Während eines Rennlaufs werden - inklusive Warm-Up und Burn-Out - etwa 80 Liter Kraftstoff pro Fahrzeug verbraucht, während die Geräuschkulisse gut und gerne an der 140-Dezibel-Marke kratzen kann, was Drag Racing als idealen Sport für umweltbewusste Mitmenschen und ruhebedürftige Wutbürger und Drag-Race-Veranstaltungen als perfekte Basis für die Bewerbung von Hörgeräten erscheinen lässt, denn  langjährige Fans tragen bei solchen Events ihre Hörgeräte mit Stolz und werden von der hellhörigen Jugend ehrfürchtig bewundert (vgl. "Hä!?", National Drag Racing Association 2010). Ob der Geräuschemmission würden sich Drag-Race-Strecken auch perfekt dazu eignen, die Probleme von Fluglärmgängern zu beseitigen, denn einige gut platzierte Rennstrecken in den Orten rund um den Flughafen Frankfurt - oder Berlin, Hamburg, ... - werden nach kurzer Zeit dazu führen, dass der Fluglärm bei den betroffenen Wutbürgern eine untergeordnete, wenn nicht minimale, Rolle spielen wird.

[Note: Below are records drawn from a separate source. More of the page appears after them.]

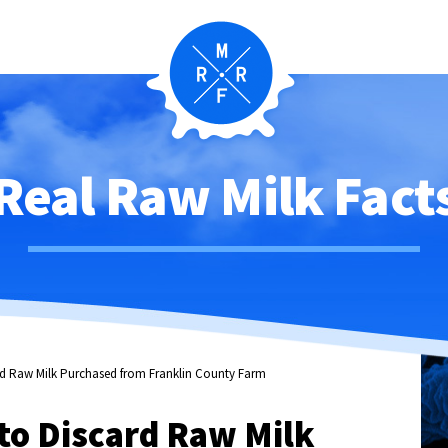
Real Raw Milk Fact
d Raw Milk Purchased from Franklin County Farm
o Discard Raw Milk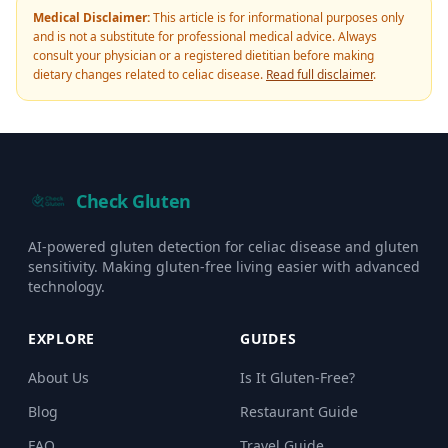
Medical Disclaimer:
This article is for informational purposes only
and is not a substitute for professional medical advice. Always
consult your physician or a registered dietitian before making
dietary changes related to celiac disease.
Read full disclaimer
.
Check Gluten
AI-powered gluten detection for celiac disease and gluten
sensitivity. Making gluten-free living easier with advanced
technology.
EXPLORE
GUIDES
About Us
Is It Gluten-Free?
Blog
Restaurant Guide
FAQ
Travel Guide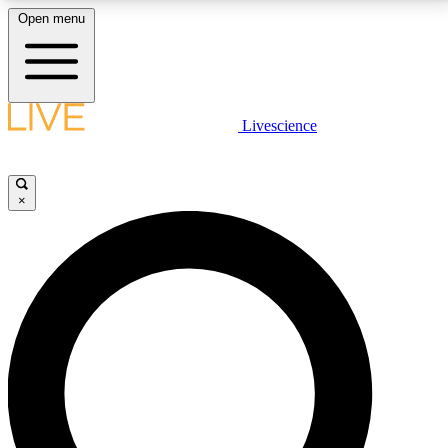
Open menu
LIVE SCIENCE PLUS
Livescience
Get started to get free access to selected news stories, receive our
daily newsletter, post comments, play games and earn badges.
×
JOIN FREE
LIVE SCIENCE PRO
Unlimited access to our exclusive features, expert analysis and in-depth
interviews, all ad-free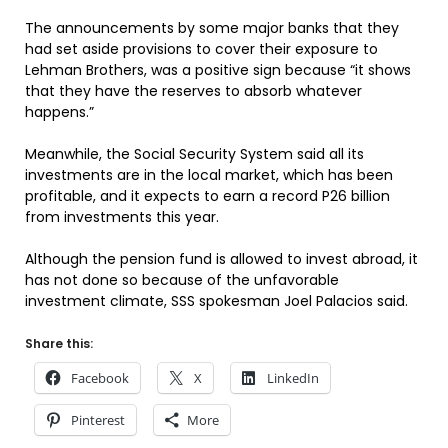
The announcements by some major banks that they
had set aside provisions to cover their exposure to
Lehman Brothers, was a positive sign because “it shows
that they have the reserves to absorb whatever
happens.”
Meanwhile, the Social Security System said all its
investments are in the local market, which has been
profitable, and it expects to earn a record P26 billion
from investments this year.
Although the pension fund is allowed to invest abroad, it
has not done so because of the unfavorable
investment climate, SSS spokesman Joel Palacios said.
Share this:
Facebook
X
LinkedIn
Pinterest
More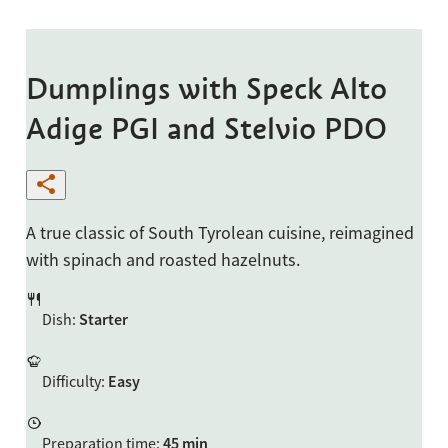
Dumplings with Speck Alto
Adige PGI and Stelvio PDO
A true classic of South Tyrolean cuisine, reimagined
with spinach and roasted hazelnuts.
Dish
:
Starter
Difficulty
:
Easy
Preparation time
:
45 min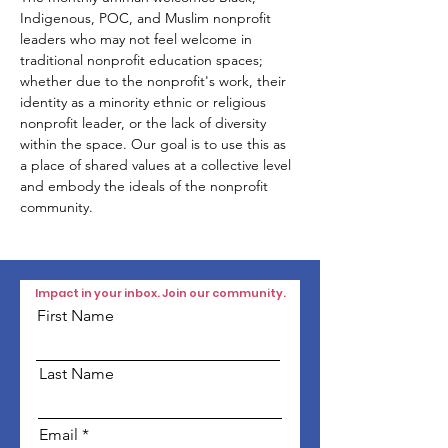
Indigenous, POC, and Muslim nonprofit 
leaders who may not feel welcome in 
traditional nonprofit education spaces; 
whether due to the nonprofit's work, their 
identity as a minority ethnic or religious 
nonprofit leader, or the lack of diversity 
within the space. Our goal is to use this as 
a place of shared values at a collective level 
and embody the ideals of the nonprofit 
community.
Impact in your inbox. Join our community.
First Name
Last Name
Email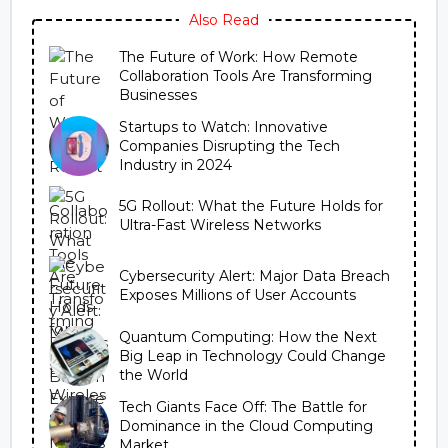
Also Read
The Future of Work: How Remote
Collaboration Tools Are Transforming
Businesses
Startups to Watch: Innovative
Companies Disrupting the Tech
Industry in 2024
5G Rollout: What the Future Holds for
Ultra-Fast Wireless Networks
Cybersecurity Alert: Major Data Breach
Exposes Millions of User Accounts
Quantum Computing: How the Next
Big Leap in Technology Could Change
the World
Tech Giants Face Off: The Battle for
Dominance in the Cloud Computing
Market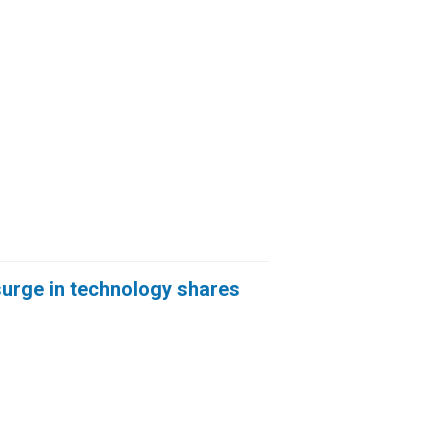
 surge in technology shares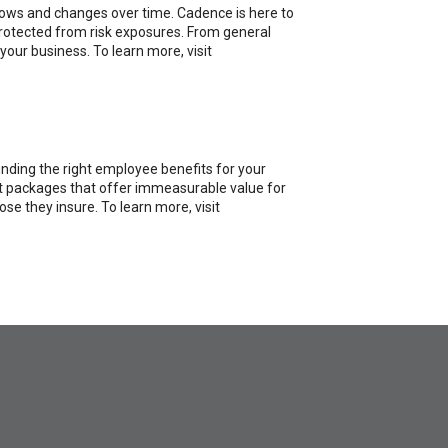
rows and changes over time. Cadence is here to
 protected from risk exposures. From general
your business. To learn more, visit
inding the right employee benefits for your
fit packages that offer immeasurable value for
e they insure. To learn more, visit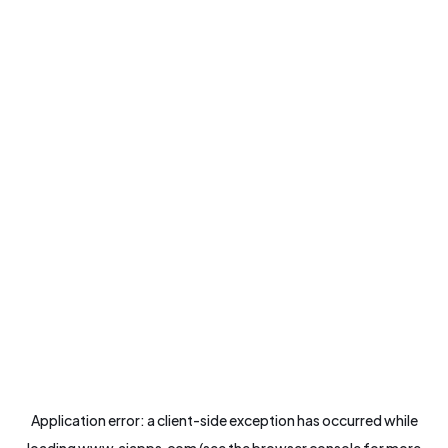
Application error: a
client
-side exception has occurred while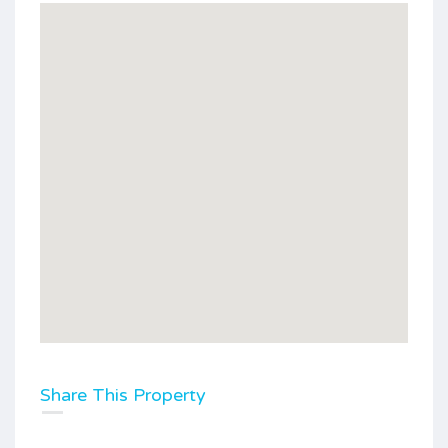
Share This Property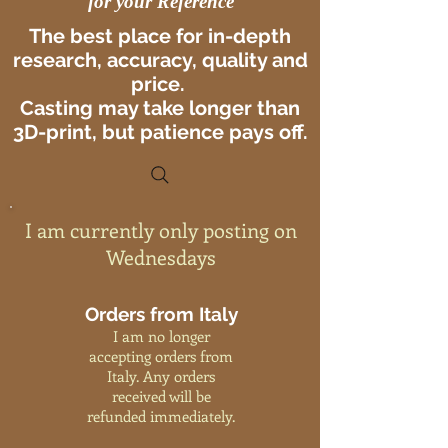
for your Reference
The best place for in-depth
research, accuracy, quality and
price.
Casting may take longer than
3D-print, but patience pays off.
I am currently only posting on
Wednesdays
Orders from Italy
I am no longer
accepting orders from
Italy. Any orders
received will be
refunded immediately.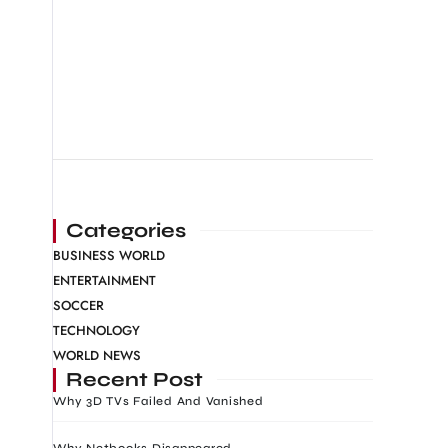
Categories
BUSINESS WORLD
ENTERTAINMENT
SOCCER
TECHNOLOGY
WORLD NEWS
Recent Post
Why 3D TVs Failed And Vanished
Why Netbooks Disappeared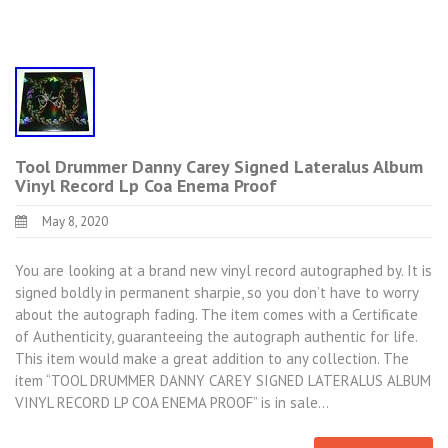
Tool Drummer Danny Carey Signed Lateralus Album
Vinyl Record Lp Coa Enema Proof
May 8, 2020
You are looking at a brand new vinyl record autographed by. It is
signed boldly in permanent sharpie, so you don’t have to worry
about the autograph fading. The item comes with a Certificate
of Authenticity, guaranteeing the autograph authentic for life.
This item would make a great addition to any collection. The
item “TOOL DRUMMER DANNY CAREY SIGNED LATERALUS ALBUM
VINYL RECORD LP COA ENEMA PROOF” is in sale…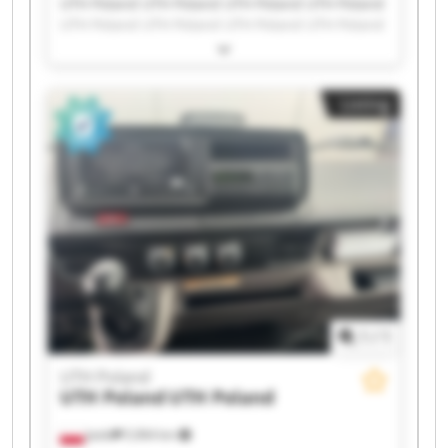
UTH Poland UTH Poland UTH Poland UTH Poland
UTH Poland UTH Poland UTH Poland UTH Poland
UTH Poland UTH Poland UTH Poland UTH Poland
UTH Poland UTH Poland UTH Poland UTH Poland
UTH Poland UTH Poland UTH Poland UTH Poland
Listing
1
/
1
UTH Poland
UTH Poland
UTH Poland
Jasło
5,964 km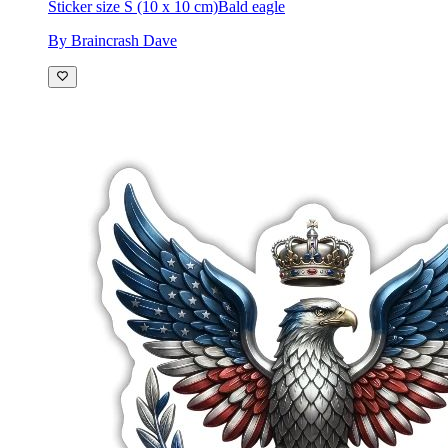
Sticker size S (10 x 10 cm)
Bald eagle
By Braincrash Dave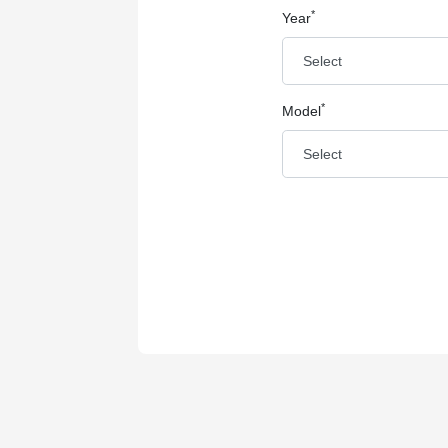
*
Year
*
Model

Der Fahrer eines Drag Racers wird einer g-Kraft von bis zu +3g während dem und -2g nach dem Rennen - wenn die Bremsschirme ihre volle Wirkung zeien - ausgesetzt, ein Umstand, der durchaus zu der Überlegung veranlasst, ob diese dauerhafte Belastung des Körpers nicht zu bleibenden Schäden führen könnte, ein Gedankengang, der den meisten Drag-Racer-Fahrern nicht bewusst ist, rekrutieren sie sich doch meist nichtt aus dem Bildungsbürgertum , sondern aus Familien, die seit Generationen schon Drag Racing betreiben und ihre Kinder auf Rennstrecken gezeugt, geboren und aufgezogen haben (vgl. "Auf diesem Billiardtisch wurde ich gezeugt, geboren und aufgezogen", Hausmeister Willie, Highland-Verlag 2001).

Mit einem kurzen Streifzug durch das Fahrerlager endet dieser Bericht von einem Abend voller abwechslungsreicher Unterhaltung auf höchstem Niveau.